Wednesday 16 December 2020

Reconcile That

Dear Fellow South Africans

 On this Reconciliation Day, I awoke to bewildering announcements. Mr Fearbuggerall, Twitter Jedi and multi-skilled minister spoke on road safety. 

'We want to get into the bodies and souls of those behind the wheel', he said. 

Of course, I didn't take him literally. Then he asked us to hoot for life tomorrow, 17 SEPTEMBER. It all came together in a blood-curdling, suspense movie type moment. The ANC has mastered not only time travel but also some sort of astral projection / body invasion technique.

 I knew that they were up to some Orwellian stuff but this is utterly terrifying. The good news could be that our problems of corruption, poor service delivery and related stuff may soon be things of the past. Which could be the present. Or.., anyway, you do get the general idea, right? 

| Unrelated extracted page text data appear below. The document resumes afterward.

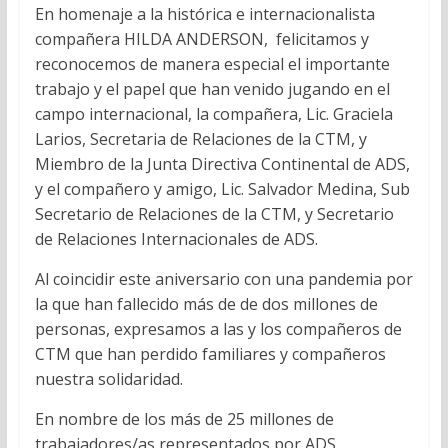
En homenaje a la histórica e internacionalista
compañera HILDA ANDERSON, felicitamos y
reconocemos de manera especial el importante
trabajo y el papel que han venido jugando en el
campo internacional, la compañera, Lic. Graciela
Larios, Secretaria de Relaciones de la CTM, y
Miembro de la Junta Directiva Continental de ADS,
y el compañero y amigo, Lic. Salvador Medina, Sub
Secretario de Relaciones de la CTM, y Secretario
de Relaciones Internacionales de ADS.
Al coincidir este aniversario con una pandemia por
la que han fallecido más de de dos millones de
personas, expresamos a las y los compañeros de
CTM que han perdido familiares y compañeros
nuestra solidaridad.
En nombre de los más de 25 millones de
trabajadores/as representados por ADS,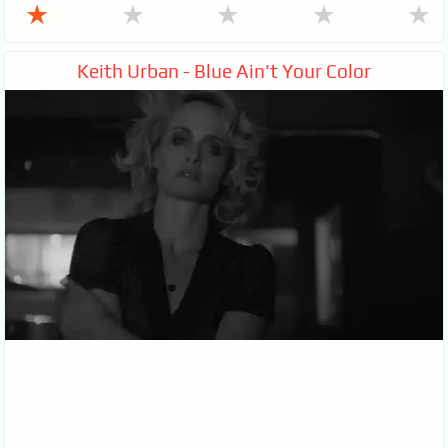
★
★
★
★
★
Keith Urban - Blue Ain't Your Color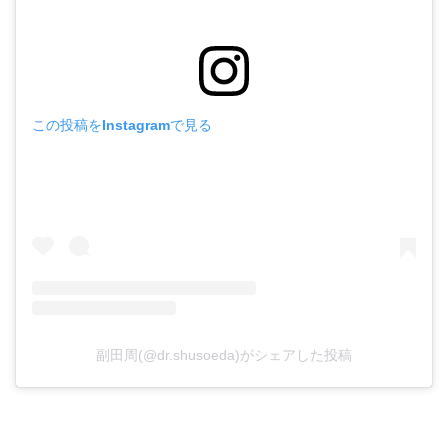
この投稿をInstagramで見る
副田周(@dr.shusoeda)がシェアした投稿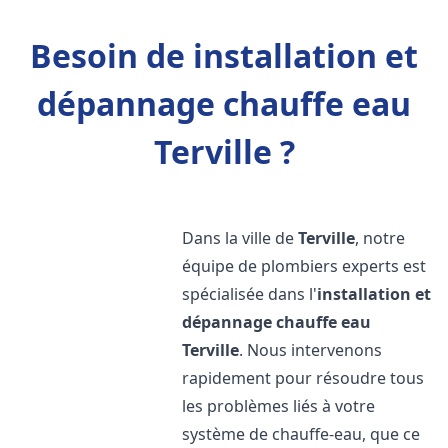
Besoin de installation et
dépannage chauffe eau
Terville ?
Dans la ville de
Terville
, notre
équipe de plombiers experts est
spécialisée dans l'
installation et
dépannage chauffe eau
Terville
. Nous intervenons
rapidement pour résoudre tous
les problèmes liés à votre
système de chauffe-eau, que ce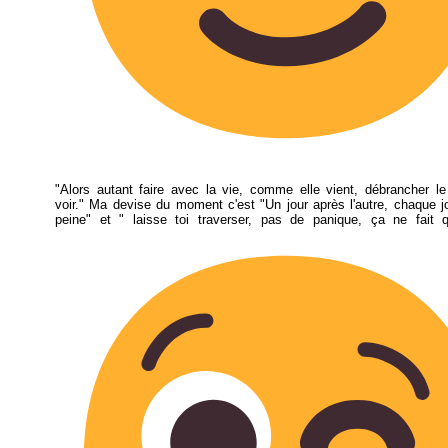
"Alors autant faire avec la vie, comme elle vient, débrancher l
voir." Ma devise du moment c'est "Un jour après l'autre, chaque jo
peine" et " laisse toi traverser, pas de panique, ça ne fait 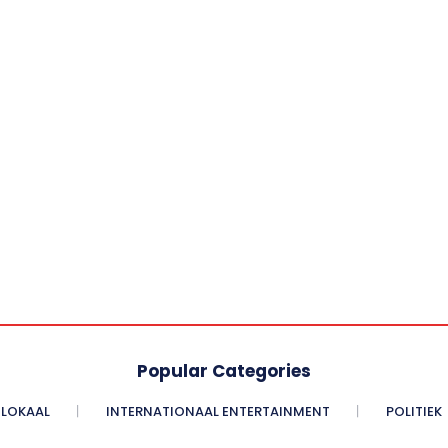
Popular Categories
LOKAAL
INTERNATIONAAL ENTERTAINMENT
POLITIEK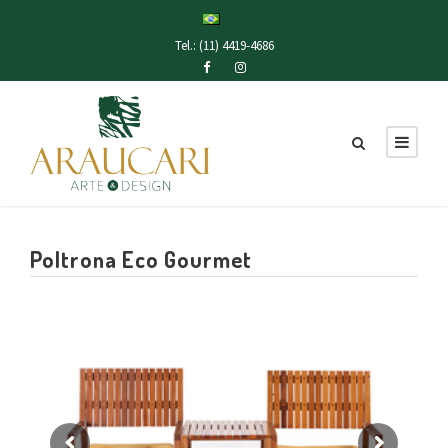
Tel.: (11) 4419-4686
Poltrona Eco Gourmet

 The second shock of the morning. Anchor asks SABC reporter what Durban beach looks like.

 'The ocean is empty', he responds mournfully (I might have imagined the mournful part). 

Good Lord! One of two dreadful possibilities: 
1. The water's all gone 
2. There's water but no fish - or any other form of life.

 Has the Stellenbosch Mafia or some bloody agent found and pulled the plug? Provincial envy? I mean, they only have the DA and we have the awesome ANC.

 I gained some comfort from Mr Mbalula's assurance that the safest place to be now is at the airport or on a plane. I'm on my way to King Shaka (the airport- haven't quite got the time travel thing yet). Perhaps SAA has a spare, roomy Boeing lying around. If not, my camping gear is packed.

Peace, goodwill and other nice stuff.